Yes, I can agree with this.  Interestingly enough, I read an article about a cop who was responding to a call.  I believe it was a suspicious person.  He was pointed to a location where the guy went, and ended up finding him.  As he was talking to the guy, he started reaching under his shirt.  The cop grabbed the guys arm, only to see that he had a gun.  Long story short, no shots were fired, he took the guy down, and arrested him.  This was a small article.  Now, imagine the headlines if the cop actually shot the guy! Front page news!  

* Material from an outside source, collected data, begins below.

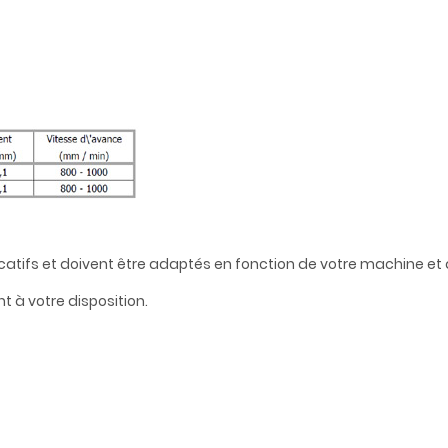
catifs et doivent être adaptés en fonction de votre machine et d
t à votre disposition.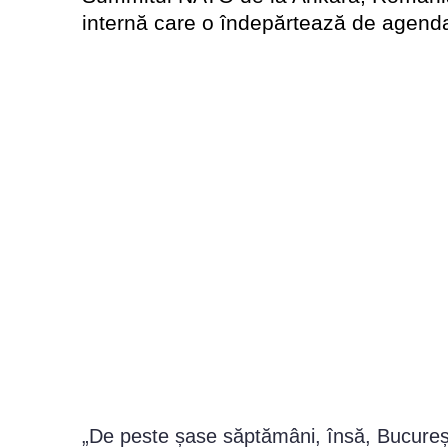
internă care o îndepărtează de agenda
„De peste șase săptămâni, însă, Bucureș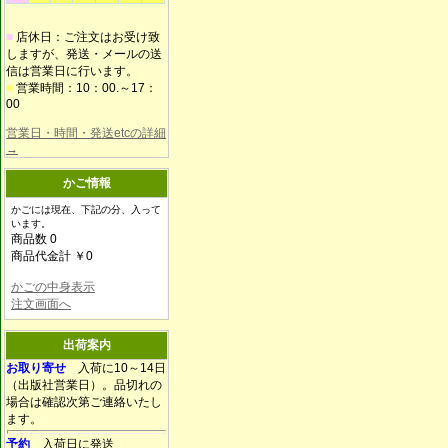
■
店休日：ご注文はお受け致
しますが、発送・メールの送
信は営業日に行います。
■
営業時間：10：00.～17：
00
営業日・時間・発送etcの詳細
→
かご情報
かごには現在、下記の分、入って
います。
商品数 0
商品代金計 ￥0
かごの中身表示
注文画面へ
出荷案内
お取り寄せ
入荷に10～14日
（出版社営業日）。品切れの
場合は確認次第ご連絡いたし
ます。
予約
入荷日に発送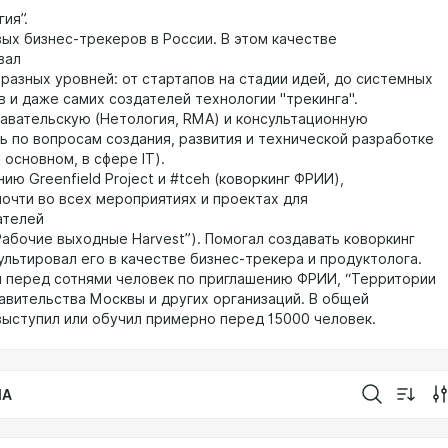
ия”.
вых бизнес-трекеров в России. В этом качестве
вал
 разных уровней: от стартапов на стадии идей, до системных
в и даже самих создателей технологии "трекинга".
авательскую (Нетология, RMA) и консультационную
ь по вопросам создания, развития и технической разработке
 основном, в сфере IT).
ию Greenfield Project и #tceh (коворкинг ФРИИ),
почти во всех мероприятиях и проектах для
ателей
“Рабочие выходные Harvest”). Помогал создавать коворкинг
ультировал его в качестве бизнес-трекера и продуктолога.
и перед сотнями человек по приглашению ФРИИ, “Территории
равительства Москвы и других организаций. В общей
выступил или обучил примерно перед 15000 человек.
IA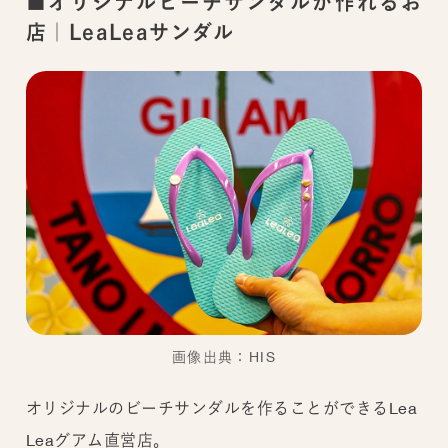
■オリジナルビーチサンダルが作れるお
店｜LeaLeaサンダル
画像出典：HIS
オリジナルのビーチサンダルを作ることができるLea
Leaグアム直営店。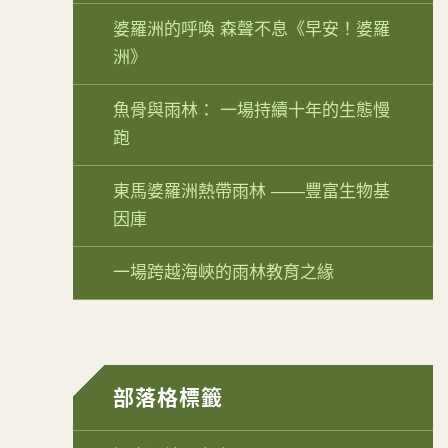
婆羅洲的呼喚 森聲不息《早安！婆羅
洲》
魚骨與雨林： 一場持續十年的生態慢
跑
東馬婆羅洲熱帶雨林 ——豐富生物基
因庫
一場跨越海峽的雨林教育之緣
部落格標籤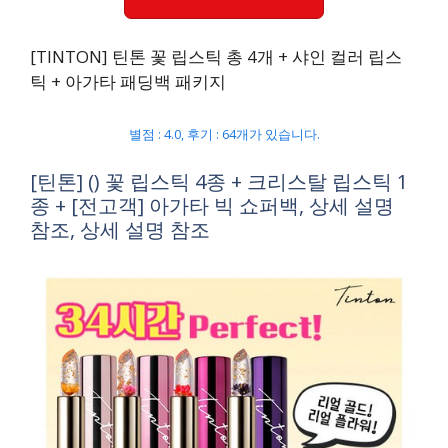
[TINTON] 틴톤 꽃 립스틱 총 4개 + 샤인 컬러 립스
틱 + 아가타 패딩백 패키지
별점 : 4.0, 후기 : 64개가 있습니다.
[틴톤] () 꽃 립스틱 4종 + 크리스탈 립스틱 1
종 + [전고객] 아가타 빅 쇼퍼백, 상세 설명
참조, 상세 설명 참조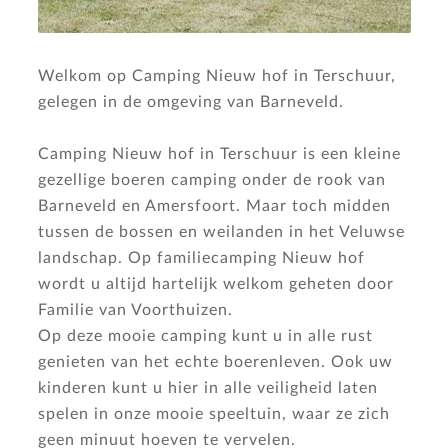
Welkom op Camping Nieuw hof in Terschuur,
gelegen in de omgeving van Barneveld.
Camping Nieuw hof in Terschuur is een kleine
gezellige boeren camping onder de rook van
Barneveld en Amersfoort. Maar toch midden
tussen de bossen en weilanden in het Veluwse
landschap. Op familiecamping Nieuw hof
wordt u altijd hartelijk welkom geheten door
Familie van Voorthuizen.
Op deze mooie camping kunt u in alle rust
genieten van het echte boerenleven. Ook uw
kinderen kunt u hier in alle veiligheid laten
spelen in onze mooie speeltuin, waar ze zich
geen minuut hoeven te vervelen.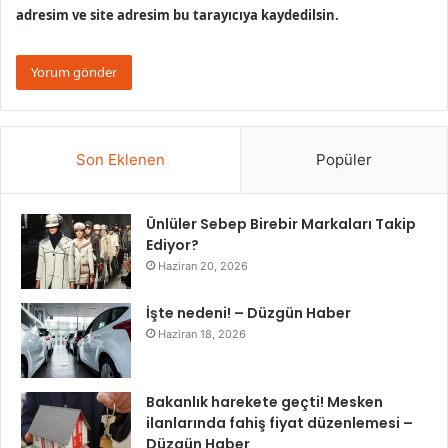
adresim ve site adresim bu tarayıcıya kaydedilsin.
Son Eklenen
Popüler
Ünlüler Sebep Birebir Markaları Takip
Ediyor?
Haziran 20, 2026
İşte nedeni! – Düzgün Haber
Haziran 18, 2026
Bakanlık harekete geçti! Mesken
ilanlarında fahiş fiyat düzenlemesi –
Düzgün Haber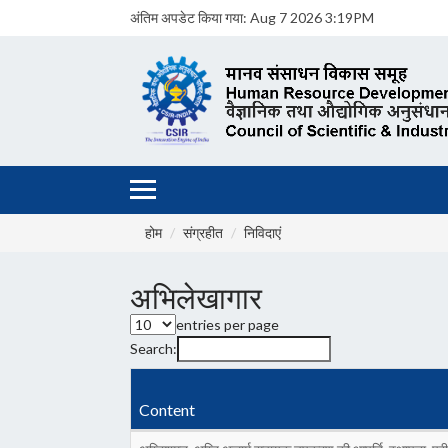
अंतिम अपडेट किया गया:
Aug 7 2026 3:19PM
होम
संग्रहीत
निविदाएं
अभिलेखागार
entries per page
Search:
Content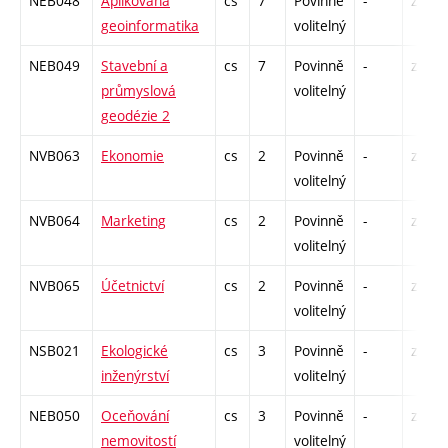
NEB048
Aplikovaná
cs
7
Povinně
-
zá,zk
geoinformatika
volitelný
NEB049
Stavební a
cs
7
Povinně
-
zá,zk
průmyslová
volitelný
geodézie 2
NVB063
Ekonomie
cs
2
Povinně
-
zá
volitelný
NVB064
Marketing
cs
2
Povinně
-
zá
volitelný
NVB065
Účetnictví
cs
2
Povinně
-
zá
volitelný
NSB021
Ekologické
cs
3
Povinně
-
zá
inženýrství
volitelný
NEB050
Oceňování
cs
3
Povinně
-
zá
nemovitostí
volitelný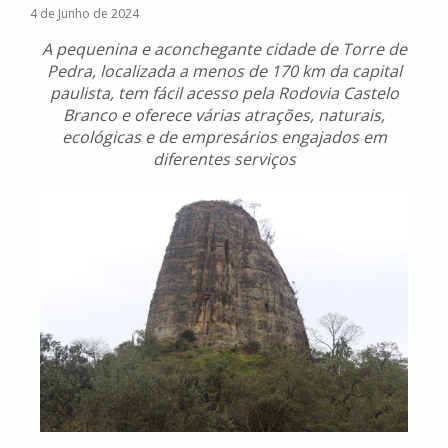
4 de Junho de 2024
A pequenina e aconchegante cidade de Torre de
Pedra, localizada a menos de 170 km da capital
paulista, tem fácil acesso pela Rodovia Castelo
Branco e oferece várias atrações, naturais,
ecológicas e de empresários engajados em
diferentes serviços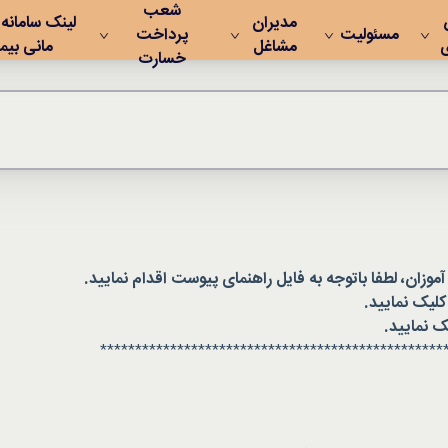
شعب
مدیران
لینک سامانه
مسئولیت
پرداخت
مشاغل
مانی بیم
خسارت
ان، لطفا باتوجه به فایل راهنمای پیوست اقدام نمایید.
کلیک نمایید.
ک نمایید.
*************************************************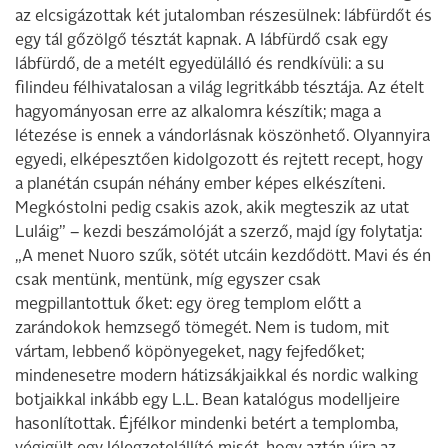
az elcsigázottak két jutalomban részesülnek: lábfürdőt és
egy tál gőzölgő tésztát kapnak. A lábfürdő csak egy
lábfürdő, de a metélt egyedülálló és rendkívüli: a su
filindeu félhivatalosan a világ legritkább tésztája. Az ételt
hagyományosan erre az alkalomra készítik; maga a
létezése is ennek a vándorlásnak köszönhető. Olyannyira
egyedi, elképesztően kidolgozott és rejtett recept, hogy
a planétán csupán néhány ember képes elkészíteni.
Megkóstolni pedig csakis azok, akik megteszik az utat
Luláig” – kezdi beszámolóját a szerző, majd így folytatja:
„A menet Nuoro szűk, sötét utcáin kezdődött. Mavi és én
csak mentünk, mentünk, míg egyszer csak
megpillantottuk őket: egy öreg templom előtt a
zarándokok hemzsegő tömegét. Nem is tudom, mit
vártam, lebbenő köpönyegeket, nagy fejfedőket;
mindenesetre modern hátizsákjaikkal és nordic walking
botjaikkal inkább egy L.L. Bean katalógus modelljeire
hasonlítottak. Éjfélkor mindenki betért a templomba,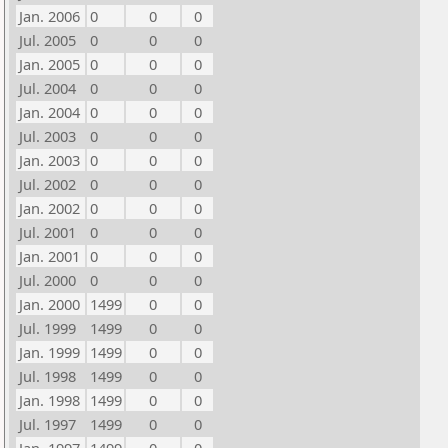
Jan. 2006
0
0
0
Jul. 2005
0
0
0
Jan. 2005
0
0
0
Jul. 2004
0
0
0
Jan. 2004
0
0
0
Jul. 2003
0
0
0
Jan. 2003
0
0
0
Jul. 2002
0
0
0
Jan. 2002
0
0
0
Jul. 2001
0
0
0
Jan. 2001
0
0
0
Jul. 2000
0
0
0
Jan. 2000
1499
0
0
Jul. 1999
1499
0
0
Jan. 1999
1499
0
0
Jul. 1998
1499
0
0
Jan. 1998
1499
0
0
Jul. 1997
1499
0
0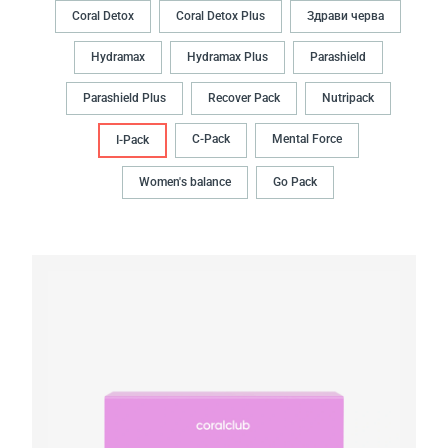
Coral Detox
Coral Detox Plus
Здрави черва
Hydramax
Hydramax Plus
Parashield
Parashield Plus
Recover Pack
Nutripack
C-Pack
Mental Force
I-Pack
Women's balance
Go Pack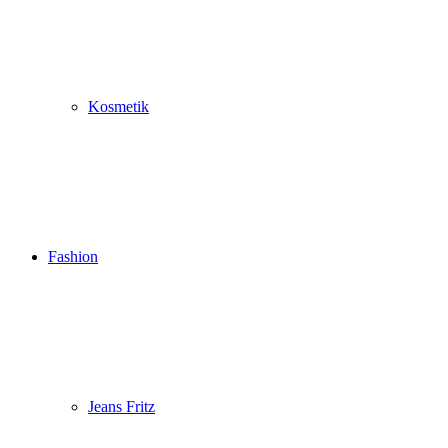
Kosmetik
Fashion
Jeans Fritz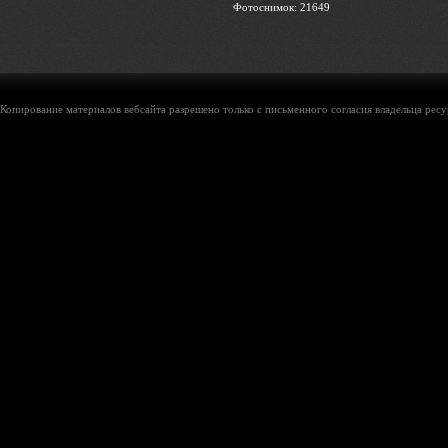
Фотоснимок: 21649
Копирование материалов вебсайта разрешено только с письменного согласия владельца ресу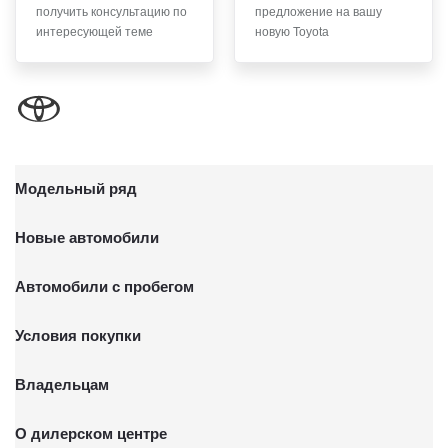
получить консультацию по
предложение на вашу
письменного заявления Обществу заказным почтовым
интересующей теме
новую Toyota
отправлением с описью вложения по адресу: 141031,
Московская обл., г. о. Мытищи, п. Вёшки, МКАД 84-й км,
ТПЗ «Алтуфьево», вл. 5, стр. 1.
Модельный ряд
Новые автомобили
Автомобили с пробегом
Условия покупки
Владельцам
О дилерском центре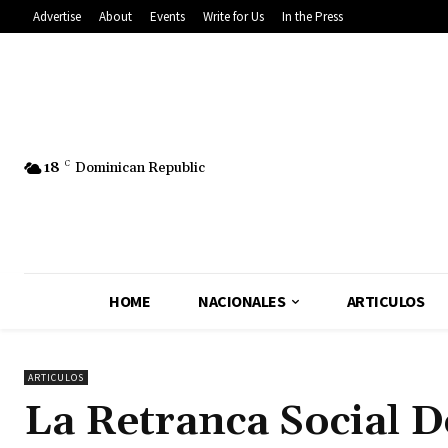
Advertise
About
Events
Write for Us
In the Press
18
C
Dominican Republic
HOME
NACIONALES
ARTICULOS
ARTICULOS
La Retranca Social 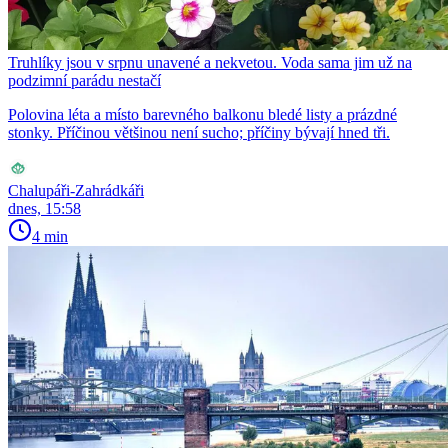
Truhlíky jsou v srpnu unavené a nekvetou. Voda sama jim už na
podzimní parádu nestačí
Polovina léta a místo barevného balkonu bledé listy a prázdné
stonky. Příčinou většinou není sucho; příčiny bývají hned tři.
Chalupáři-Zahrádkáři
dnes, 15:58
4 min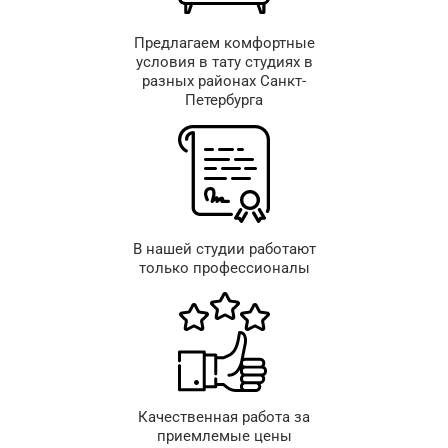
Предлагаем комфортные
условия в тату студиях в
разных районах Санкт-
Петербурга
В нашей студии работают
только профессионалы
Качественная работа за
приемлемые цены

I don't know the policies and procedures of every PD in the world.  However, from what I've seen of situations in cities/towns around where I live, and where I work, any time there is a situation akin to this, specific steps are taken.  Hell, just today, a country club in a town not far from me, was broken into.  The suspects were both still inside.  Cops from that town, as well as neighboring towns, were called in, surrounded the building, and eventually, both suspects were arrested.  We didn't see them running in with guns blazing.  

Hey, none of us were there when this cop was dealing with the situation topic, so all we can go on is what the media presents, and that should be taken with a grain of salt.  I just hope, for his sake, that he followed policy of the PD.


----------



## ballen0351 (May 29, 2013)

This is an interesting story.  Question for my law enforcement friends do you get regular calls for hostage situations or isn't just us.  I bet at least once a week someone calls in saying either they or someone they know is being held hostage.  It usually ends up being guy catches girlfriend at another mans house so he calls and says my GF is inside being glad against her will.  Or father finds daughter at some guy he disapproved of house and says she's being held hostage.


----------



## MJS (May 31, 2013)

ballen0351 said:


> This is an interesting story.  Question for my law enforcement friends do you get regular calls for hostage situations or isn't just us.  I bet at least once a week someone calls in saying either they or someone they know is being held hostage.  It usually ends up being guy catches girlfriend at another mans house so he calls and says my GF is inside being glad against her will.  Or father finds daughter at some guy he disapproved of house and says she's being held hostage.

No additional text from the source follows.